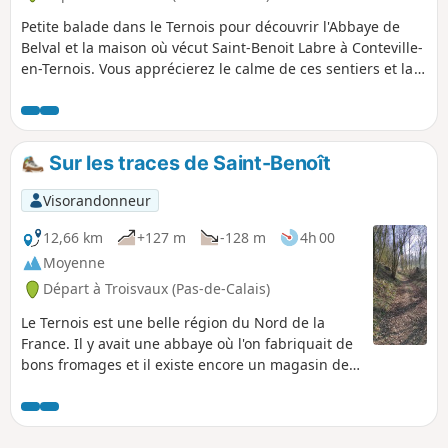
Petite balade dans le Ternois pour découvrir l'Abbaye de
Belval et la maison où vécut Saint-Benoit Labre à Conteville-
en-Ternois. Vous apprécierez le calme de ces sentiers et la
beauté de la nature alentour.
Sur les traces de Saint-Benoît
Visorandonneur
12,66 km
+127 m
-128 m
4h 00
Moyenne
Départ à Troisvaux (Pas-de-Calais)
Le Ternois est une belle région du Nord de la
France. Il y avait une abbaye où l'on fabriquait de
bons fromages et il existe encore un magasin de
produits locaux.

**Your goal**
Looking through the records, copy out every line in which the word "Ternois" is found.

**Worked solution**
Petite balade dans le Ternois pour découvrir l'Abbaye de
en-Ternois. Vous apprécierez le calme de ces sentiers et la
Le Ternois est une belle région du Nord de la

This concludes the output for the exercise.